What you should do -
Copy verbatim the block of lines in the entries below whose first line contains "Бренды (599, 2390)" and whose last line contains "Сотрудничество (396, 2364)". Leave out all other lines.

Given records -
========
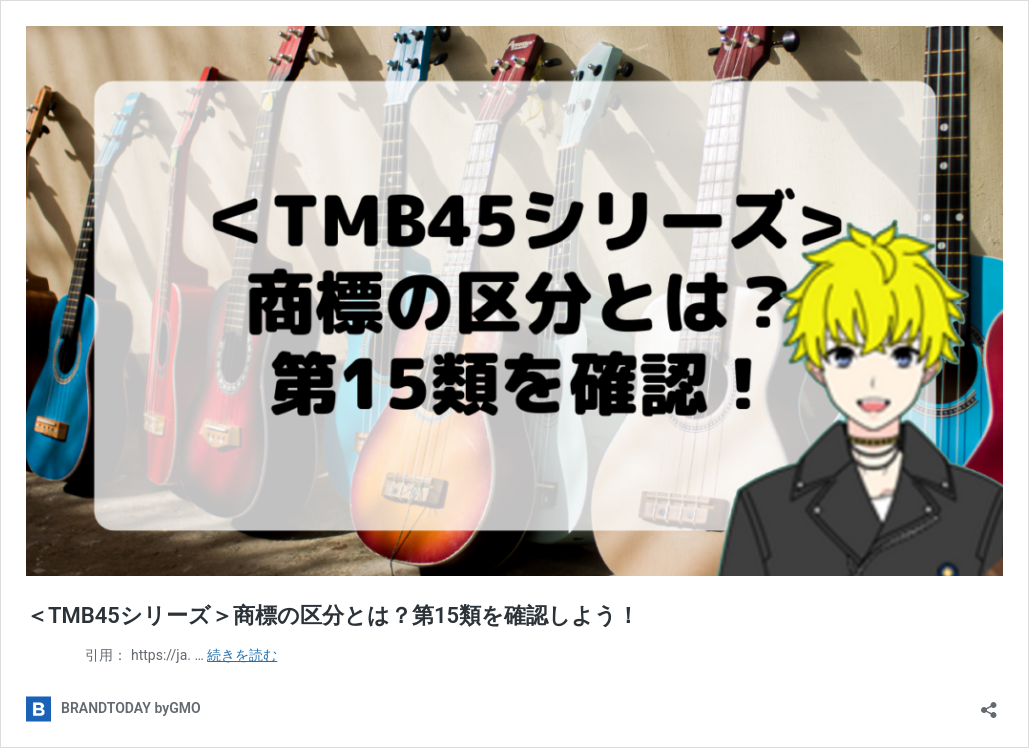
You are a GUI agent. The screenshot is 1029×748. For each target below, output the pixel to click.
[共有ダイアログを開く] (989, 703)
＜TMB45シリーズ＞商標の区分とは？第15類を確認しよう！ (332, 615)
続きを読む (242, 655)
========
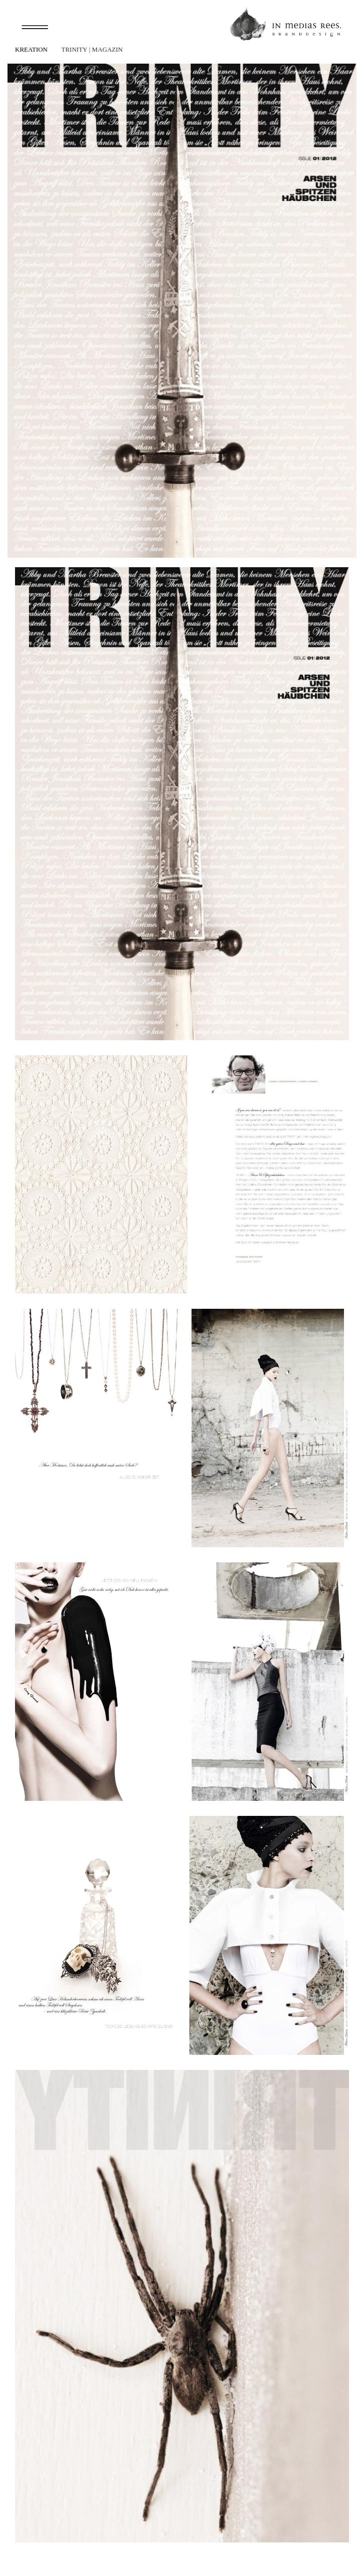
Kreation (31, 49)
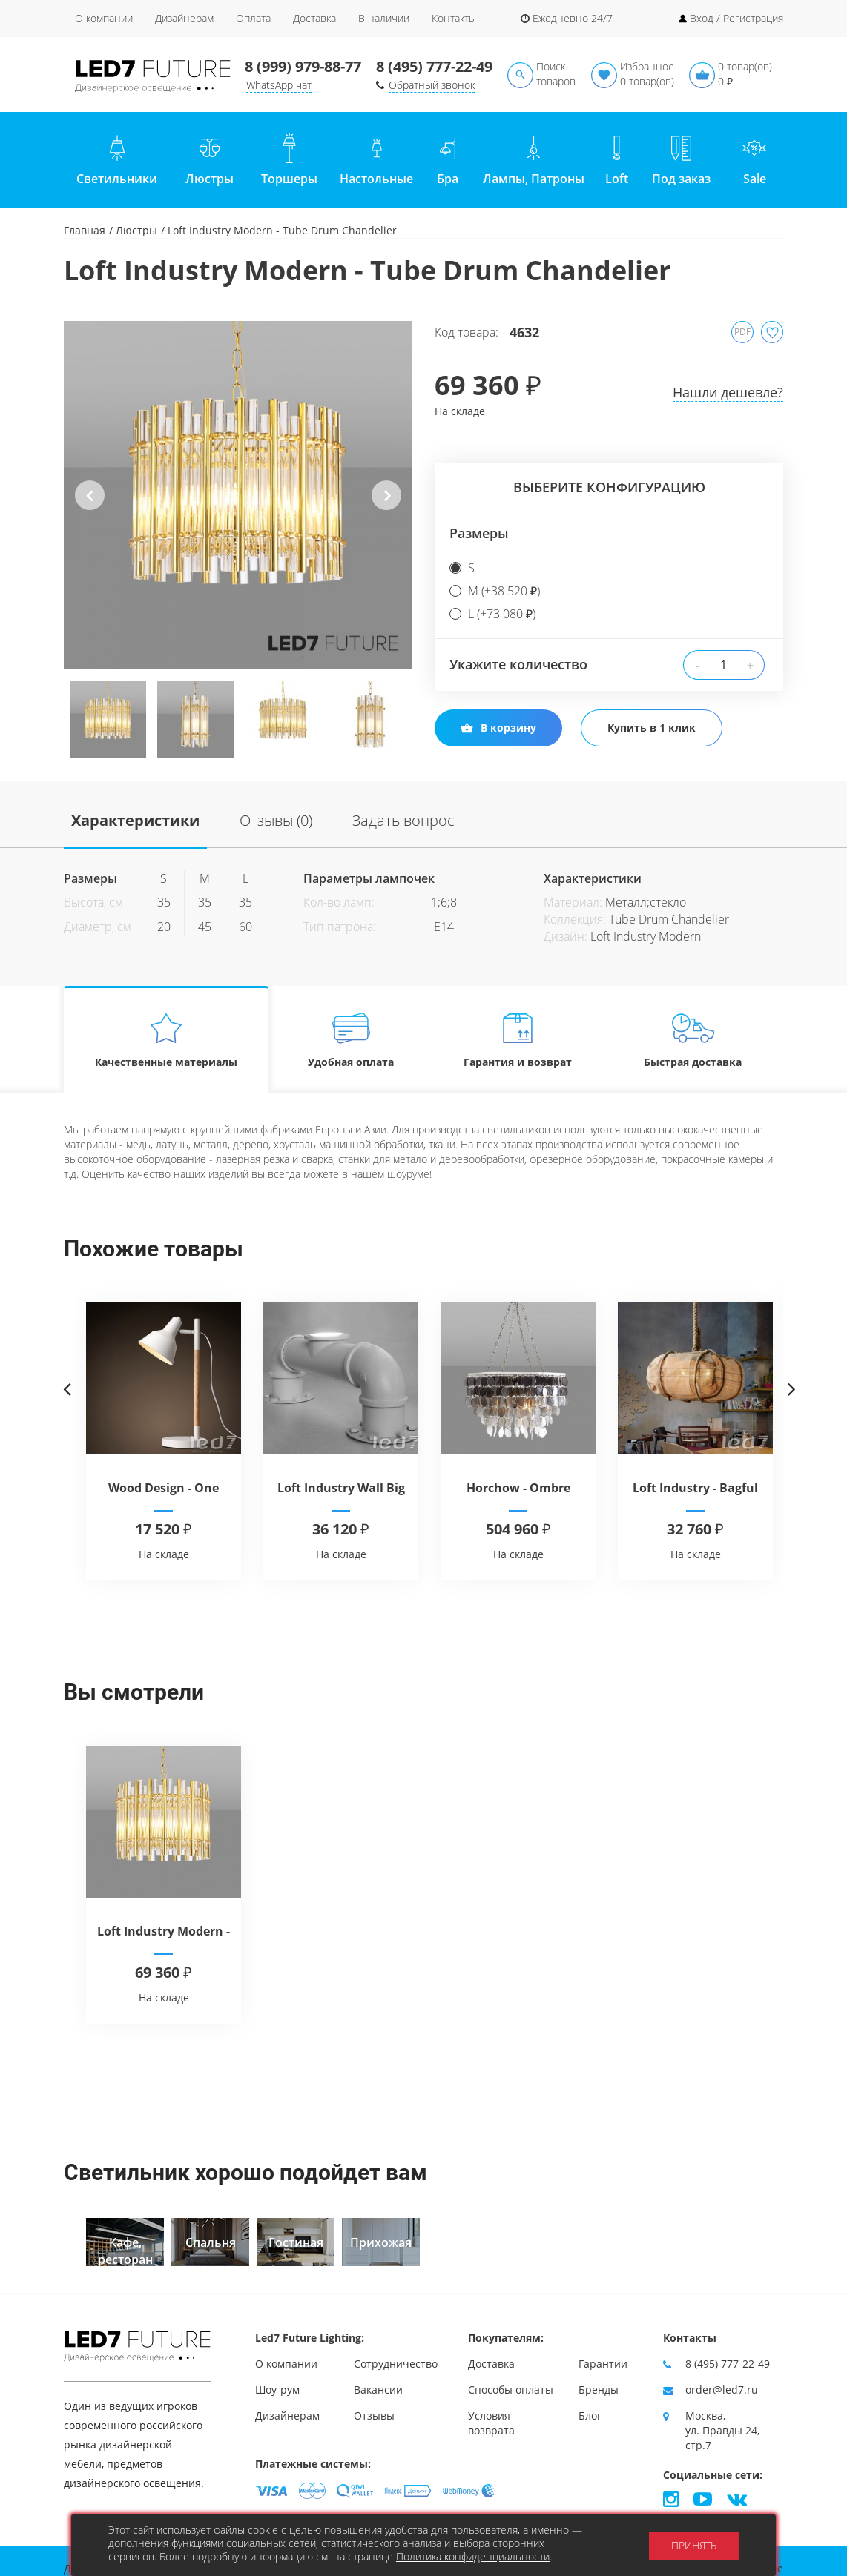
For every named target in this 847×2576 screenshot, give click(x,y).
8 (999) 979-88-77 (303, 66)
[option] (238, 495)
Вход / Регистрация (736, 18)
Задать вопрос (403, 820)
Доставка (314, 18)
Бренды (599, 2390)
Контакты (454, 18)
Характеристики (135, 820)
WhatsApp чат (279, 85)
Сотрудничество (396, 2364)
========
Answer for the task -
Бренды (599, 2390)
Контакты (454, 18)
Характеристики (135, 820)
WhatsApp чат (279, 85)
Сотрудничество (396, 2364)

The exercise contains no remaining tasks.